Extracted page text data:

>>>

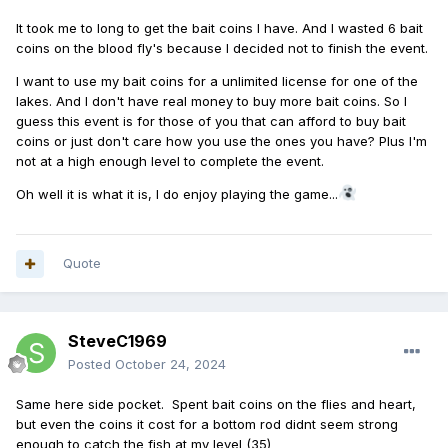
It took me to long to get the bait coins I have. And I wasted 6 bait
coins on the blood fly's because I decided not to finish the event.
I want to use my bait coins for a unlimited license for one of the
lakes. And I don't have real money to buy more bait coins. So I
guess this event is for those of you that can afford to buy bait
coins or just don't care how you use the ones you have? Plus I'm
not at a high enough level to complete the event.
Oh well it is what it is, I do enjoy playing the game...
Quote
SteveC1969
Posted
October 24, 2024
Same here side pocket. Spent bait coins on the flies and heart,
but even the coins it cost for a bottom rod didnt seem strong
enough to catch the fish at my level (35)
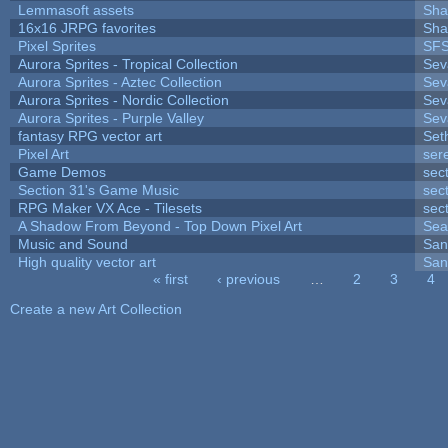
Lemmasoft assets
Sha
16x16 JRPG favorites
Sha
Pixel Sprites
SFS
Aurora Sprites - Tropical Collection
Sev
Aurora Sprites - Aztec Collection
Sev
Aurora Sprites - Nordic Collection
Sev
Aurora Sprites - Purple Valley
Sev
fantasy RPG vector art
Set
Pixel Art
ser
Game Demos
sec
Section 31's Game Music
sec
RPG Maker VX Ace - Tilesets
sec
A Shadow From Beyond - Top Down Pixel Art
Sea
Music and Sound
San
High quality vector art
San
« first
‹ previous
…
2
3
4
Pages
Create a new Art Collection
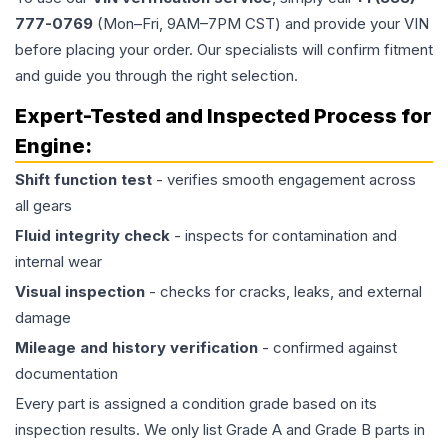
777-0769
(Mon–Fri, 9AM–7PM CST) and provide your VIN
before placing your order. Our specialists will confirm fitment
and guide you through the right selection.
Expert-Tested and Inspected Process for
Engine
:
Shift function test
- verifies smooth engagement across
all gears
Fluid integrity check
- inspects for contamination and
internal wear
Visual inspection
- checks for cracks, leaks, and external
damage
Mileage and history verification
- confirmed against
documentation
Every part is assigned a condition grade based on its
inspection results. We only list Grade A and Grade B parts in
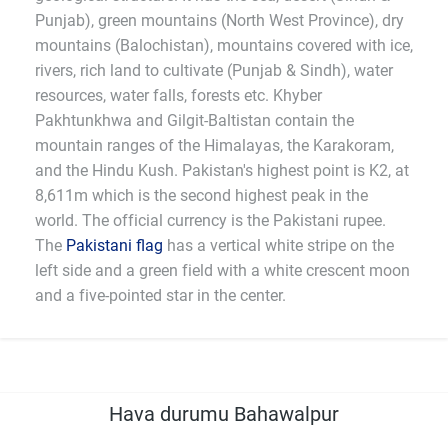
Punjab), green mountains (North West Province), dry
mountains (Balochistan), mountains covered with ice,
rivers, rich land to cultivate (Punjab & Sindh), water
resources, water falls, forests etc. Khyber
Pakhtunkhwa and Gilgit-Baltistan contain the
mountain ranges of the Himalayas, the Karakoram,
and the Hindu Kush. Pakistan's highest point is K2, at
8,611m which is the second highest peak in the
world. The official currency is the Pakistani rupee.
The
Pakistani flag
has a vertical white stripe on the
left side and a green field with a white crescent moon
and a five-pointed star in the center.
Hava durumu Bahawalpur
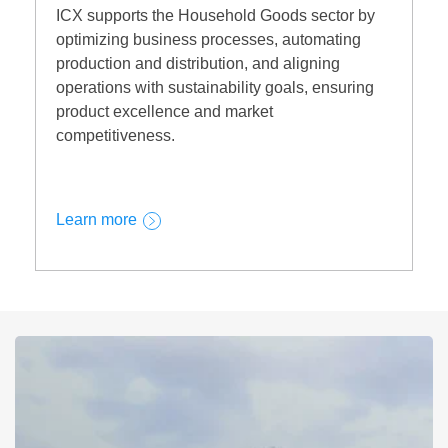
ICX supports the Household Goods sector by
optimizing business processes, automating
production and distribution, and aligning
operations with sustainability goals, ensuring
product excellence and market
competitiveness.
Learn more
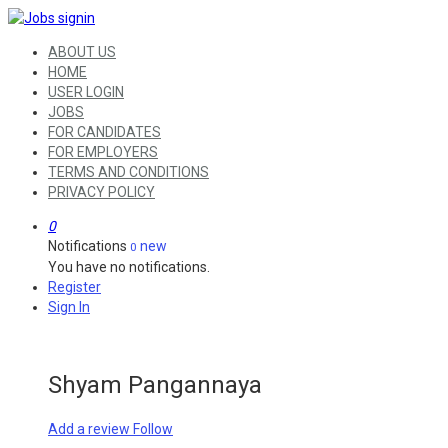
ABOUT US
HOME
USER LOGIN
JOBS
FOR CANDIDATES
FOR EMPLOYERS
TERMS AND CONDITIONS
PRIVACY POLICY
0
Notifications
new
0
You have no notifications.
Register
Sign In
Shyam Pangannaya
Add a review
Follow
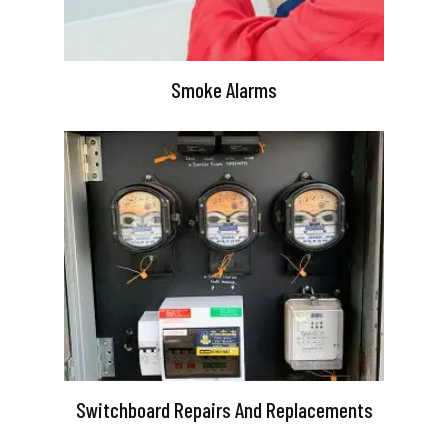
Smoke Alarms
Switchboard Repairs And Replacements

<<<

> [Prompt] Starting with the top line, write out all the data above exactly; keep the pictures out.

> [Solution]
It took me to long to get the bait coins I have. And I wasted 6 bait
coins on the blood fly's because I decided not to finish the event.
I want to use my bait coins for a unlimited license for one of the
lakes. And I don't have real money to buy more bait coins. So I
guess this event is for those of you that can afford to buy bait
coins or just don't care how you use the ones you have? Plus I'm
not at a high enough level to complete the event.
Oh well it is what it is, I do enjoy playing the game...
Quote
SteveC1969
Posted
October 24, 2024
Same here side pocket. Spent bait coins on the flies and heart,
but even the coins it cost for a bottom rod didnt seem strong
enough to catch the fish at my level (35)
Lemmasoft assets
Sha
16x16 JRPG favorites
Sha
Pixel Sprites
SFS
Aurora Sprites - Tropical Collection
Sev
Aurora Sprites - Aztec Collection
Sev
Aurora Sprites - Nordic Collection
Sev
Aurora Sprites - Purple Valley
Sev
fantasy RPG vector art
Set
Pixel Art
ser
Game Demos
sec
Section 31's Game Music
sec
RPG Maker VX Ace - Tilesets
sec
A Shadow From Beyond - Top Down Pixel Art
Sea
Music and Sound
San
High quality vector art
San
« first
‹ previous
…
2
3
4
Pages
Create a new Art Collection
777-0769
(Mon–Fri, 9AM–7PM CST) and provide your VIN
before placing your order. Our specialists will confirm fitment
and guide you through the right selection.
Expert-Tested and Inspected Process for
Engine
:
Shift function test
- verifies smooth engagement across
all gears
Fluid integrity check
- inspects for contamination and
internal wear
Visual inspection
- checks for cracks, leaks, and external
damage
Mileage and history verification
- confirmed against
documentation
Every part is assigned a condition grade based on its
inspection results. We only list Grade A and Grade B parts in
Punjab), green mountains (North West Province), dry
mountains (Balochistan), mountains covered with ice,
rivers, rich land to cultivate (Punjab & Sindh), water
resources, water falls, forests etc. Khyber
Pakhtunkhwa and Gilgit-Baltistan contain the
mountain ranges of the Himalayas, the Karakoram,
and the Hindu Kush. Pakistan's highest point is K2, at
8,611m which is the second highest peak in the
world. The official currency is the Pakistani rupee.
The
Pakistani flag
has a vertical white stripe on the
left side and a green field with a white crescent moon
and a five-pointed star in the center.
Hava durumu Bahawalpur
ICX supports the Household Goods sector by
optimizing business processes, automating
production and distribution, and aligning
operations with sustainability goals, ensuring
product excellence and market
competitiveness.
Learn more
ABOUT US
HOME
USER LOGIN
JOBS
FOR CANDIDATES
FOR EMPLOYERS
TERMS AND CONDITIONS
PRIVACY POLICY
0
Notifications
new
0
You have no notifications.
Register
Sign In
Shyam Pangannaya
Add a review
Follow
Smoke Alarms
Switchboard Repairs And Replacements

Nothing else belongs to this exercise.